19/02/2011
Lasciamo pure da parte l’indignazione, ingrediente le cui scorte si stanno esaurendo. Attenti a non restarne senza. Del resto indignarsi porta a risultati concreti quando l’emozione popolare è così sentita e condivisa da provocare un reale cambiamento. Questo però succede in circostanze eccezionali: e non è nemmeno detto che gli effetti siano duraturi. Per esempio Tangentopoli mise sottosopra l’intera classe politica, ma penalmente fece volare soltanto quattro stracci. Passata la bufera, un po’ alla volta tutto è tornato come prima. Anzi peggio, per la sensazione di impunità che ne è derivata.
Il Pio Albergo Trivulzio di Milano, già travolto dallo scandalo all'inizio di Tangentopoli, oggi al centro delle cronache per gli "affitti facili".
Adesso ci si dovrebbe indignare ad ogni momento, visto il numero di tegole che ci cascano in testa. Ieri addirittura quattro in un giorno solo, mai successo: un paio di portata locale, ma rivelatrici di un perenne vizio nazionale; una a livello nazionale, anche se i protagonisti hanno radici locali; una infine internazionale, ma tale da coinvolgere per intero la nostra Nazione. Cioè a Milano lo scandalo degli affitti e a Roma quello delle assunzioni pilotate; sempre a Roma i ministri della Lega Nord che non vogliono festeggiare l’anniversario dell’Unità, senza sentire il dovere di dimettersi (dimissioni che i colleghi di governo, peraltro, si guardano bene dal sollecitare); infine il sarcasmo americano sull’Italia, fonte WikiLeaks, che dovrebbe provocare proteste ufficiali ma certo verrà minimizzato. Né è da pensare che qualcuno rinfacci qualcosa a quei capi americani, presidenti e militari, cui si devono disastri come la Baia dei Porci a Cuba, la guerra perduta in Vietnam, le figuracce in Iran, le menzogne usate per invadere l’Iraq, lo stallo in Afghanistan, i detonatori che oggi fanno esplodere il mondo arabo. Insomma, da che pulpito...

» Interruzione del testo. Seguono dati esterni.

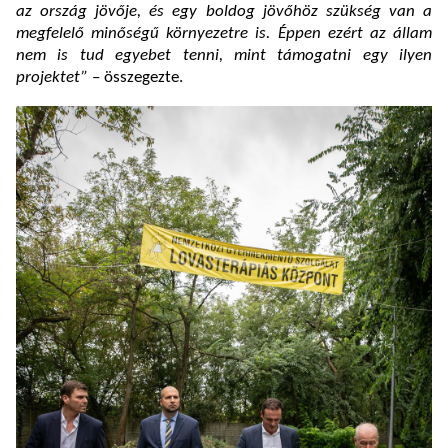
az ország jövője, és egy boldog jövőhöz szükség van a
megfelelő minőségű környezetre is. Éppen ezért az állam
nem is tud egyebet tenni, mint támogatni egy ilyen
projektet”
– összegezte.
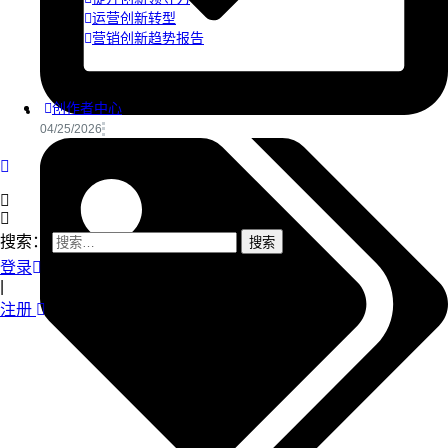
运营创新转型
营销创新趋势报告
创作者中心
04/25/2026
搜索：
登录
|
注册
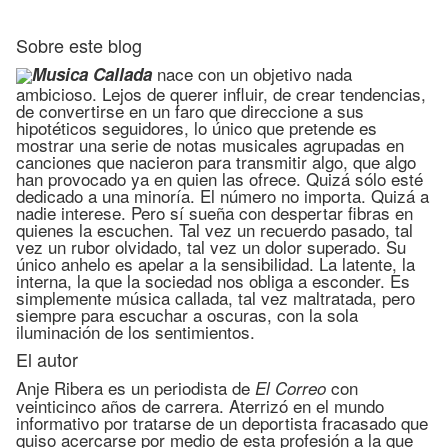
Sobre este blog
nace con un objetivo nada
Musica Callada
ambicioso. Lejos de querer influir, de crear tendencias,
de convertirse en un faro que direccione a sus
hipotéticos seguidores, lo único que pretende es
mostrar una serie de notas musicales agrupadas en
canciones que nacieron para transmitir algo, que algo
han provocado ya en quien las ofrece. Quizá sólo esté
dedicado a una minoría. El número no importa. Quizá a
nadie interese. Pero sí sueña con despertar fibras en
quienes la escuchen. Tal vez un recuerdo pasado, tal
vez un rubor olvidado, tal vez un dolor superado. Su
único anhelo es apelar a la sensibilidad. La latente, la
interna, la que la sociedad nos obliga a esconder. Es
simplemente música callada, tal vez maltratada, pero
siempre para escuchar a oscuras, con la sola
iluminación de los sentimientos.
El autor
Anje Ribera es un periodista de
con
El Correo
veinticinco años de carrera. Aterrizó en el mundo
informativo por tratarse de un deportista fracasado que
quiso acercarse por medio de esta profesión a la que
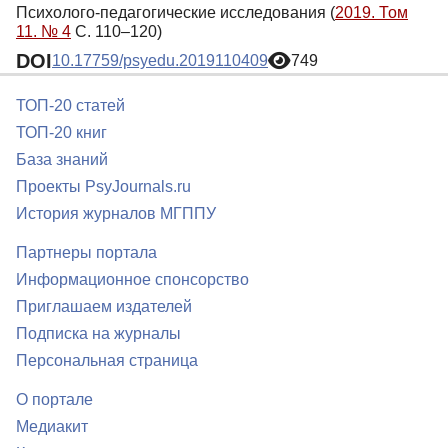
Психолого-педагогические исследования (
2019. Том
11. № 4
С. 110–120)
DOI
10.17759/psyedu.2019110409
749
ТОП-20 статей
ТОП-20 книг
База знаний
Проекты PsyJournals.ru
История журналов МГППУ
Партнеры портала
Информационное спонсорство
Приглашаем издателей
Подписка на журналы
Персональная страница
О портале
Медиакит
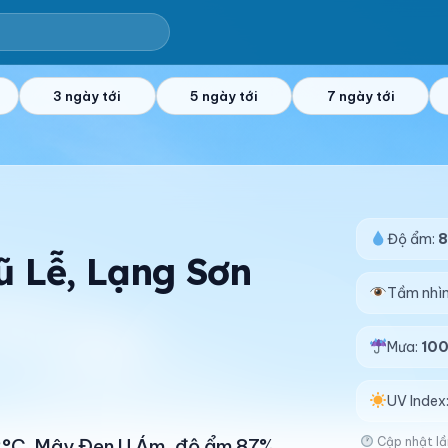
3 ngày tới
5 ngày tới
7 ngày tới
Độ ẩm:
Vũ Lễ, Lạng Sơn
Tầm nhì
Mưa:
10
UV Index
Cập nhật lầ
 32°C. Mây Đen U Ám, độ ẩm 87%.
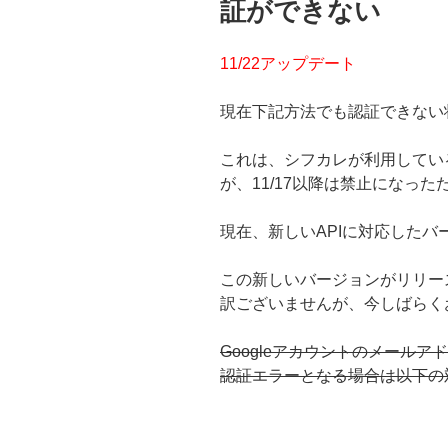
証ができない
11/22アップデート
現在下記方法でも認証できない
これは、シフカレが利用してい
が、11/17以降は禁止になった
現在、新しいAPIに対応したバ
この新しいバージョンがリリー
訳ございませんが、今しばらく
Googleアカウントのメール
認証エラーとなる場合は以下の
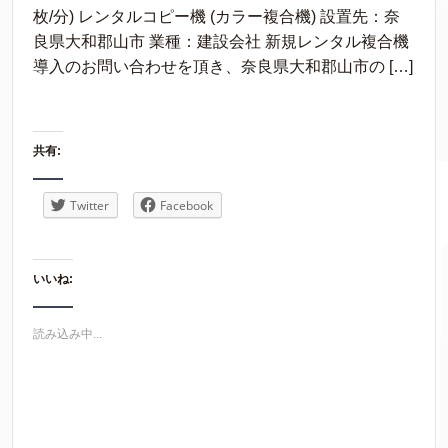
枚/分) レンタルコピー機 (カラー複合機) 設置先：奈
良県大和郡山市 業種：建設会社 新規レンタル複合機
導入のお問い合わせを頂き、奈良県大和郡山市の […]
共有:
Twitter
Facebook
いいね:
読み込み中...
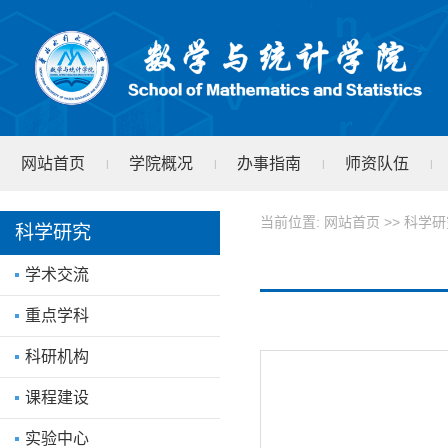
网站首页
学院概况
办事指南
师资队伍
|
|
|
|
学院文件
test
|
当前位置:
网站首页
>>
科学研
科学研究
学术交流
重点学科
科研机构
课程建设
实验中心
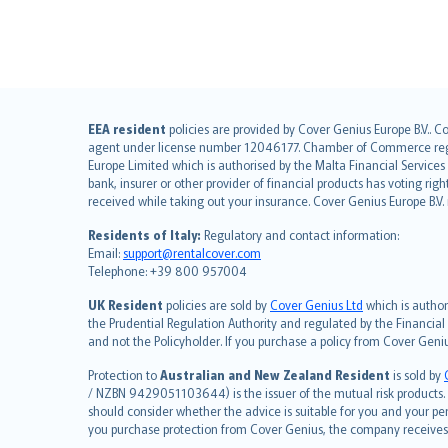
English (UK)
EEA resident
policies are provided by Cover Genius Europe B.V.. C
agent under license number 12046177. Chamber of Commerce registr
English (US)
Europe Limited which is authorised by the Malta Financial Service
Deutsch
bank, insurer or other provider of financial products has voting rig
français
received while taking out your insurance. Cover Genius Europe B.V
Nederlands
Residents of Italy:
Regulatory and contact information:
español
Email:
support@rentalcover.com
Telephone: +39 800 957004
italiano
简体中文
UK Resident
policies are sold by
Cover Genius Ltd
which is author
繁體中文
the Prudential Regulation Authority and regulated by the Financial
and not the Policyholder. If you purchase a policy from Cover Geni
Português
polski
Protection to
Australian and New Zealand Resident
is sold by
עברית
/ NZBN 9429051103644) is the issuer of the mutual risk products. C
should consider whether the advice is suitable for you and your p
Português
you purchase protection from Cover Genius, the company receives a
svenska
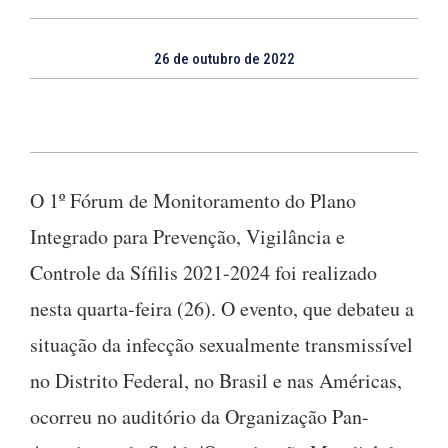
26 de outubro de 2022
O 1º Fórum de Monitoramento do Plano
Integrado para Prevenção, Vigilância e
Controle da Sífilis 2021-2024 foi realizado
nesta quarta-feira (26). O evento, que debateu a
situação da infecção sexualmente transmissível
no Distrito Federal, no Brasil e nas Américas,
ocorreu no auditório da Organização Pan-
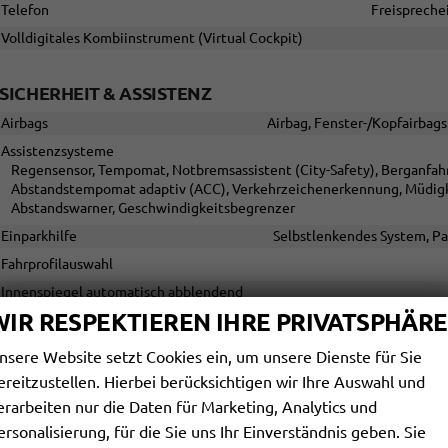
Telefon
Freispreche
Volldigitales Kombiinstrument (Virtual Cockpit)
SICHERHEIT & ASSISTENZ
Airbags
Airbag, Fenster-/Kopfairbags
Assistenzsysteme
Regensensor, Tempomat, Notbremsassistent (City-Safety), Berganfahr
Abstandstempomat adaptiv (ACC), Verkehrzeichenerkennung, Müdigke
Abstandswarner, Geschwindigkeitsbegrenzer
Einparkhilfe
Selbstlenkendes System, Par
Fahrprofilauswahl
Innenspiegel automatisch abblendend
WIR RESPEKTIEREN IHRE PRIVATSPHÄRE
Lenkung
Lichttechnik
nsere Website setzt Cookies ein, um unsere Dienste für Sie
Lichtsensor, Nebelscheinwerfer, LED-Rückleuchten, LED-Scheinwerfer, 
ereitzustellen. Hierbei berücksichtigen wir Ihre Auswahl und
adaptiv (AFS), Voll-LED Scheinwerfer
erarbeiten nur die Daten für Marketing, Analytics und
Start/Stop-Automatik
ersonalisierung, für die Sie uns Ihr Einverständnis geben. Sie
Zentralverriegelung
Zentralve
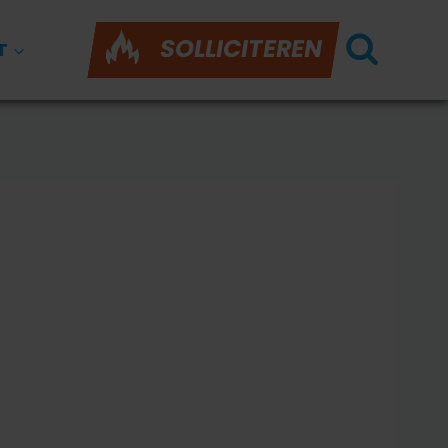
SOLLICITEREN
T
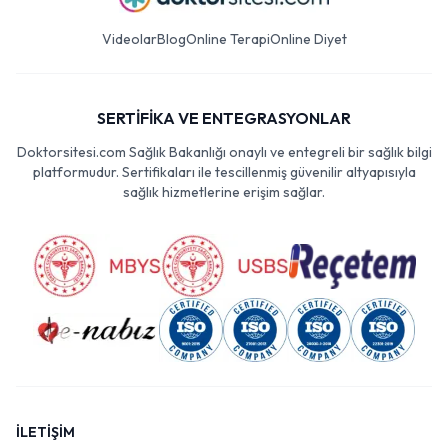
Videolar
Blog
Online Terapi
Online Diyet
SERTİFİKA VE ENTEGRASYONLAR
Doktorsitesi.com Sağlık Bakanlığı onaylı ve entegreli bir sağlık bilgi
platformudur. Sertifikaları ile tescillenmiş güvenilir altyapısıyla
sağlık hizmetlerine erişim sağlar.
İLETİŞİM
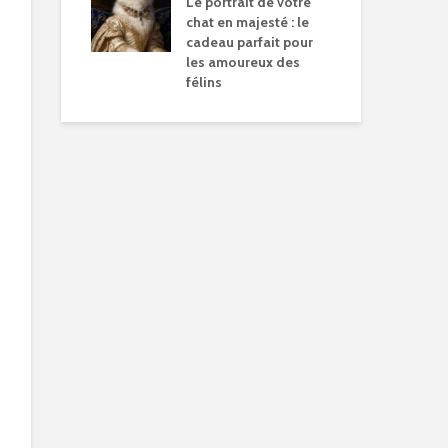
Le portrait de votre
chat en majesté : le
cadeau parfait pour
les amoureux des
félins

Resta il fatto che denunciare i peccati altrui non significa assolvere i nostri. Il Pio Albergo Trivulzio doveva aiutare i poveri, ha preferito favorire ricchi e potenti. Gli amministratori romani hanno assunto non i meritevoli ma il parentado. I leghisti continuano a esaltare un federalismo dai connotati tuttora ignoti, ma destinato ad alimentare doppioni, burocrazie e tasse. Ci sarebbe anche da dire qualcosa su quelle regioni, indovinate quali, dove gli scandali nemmeno fanno più notizia. Anche perché i loro dirigenti sono più furbi. Non violano i regolamenti. A scanso di noie, se li cambiano in anticipo. Così, anche laggiù, non è davvero il caso di indignarsi.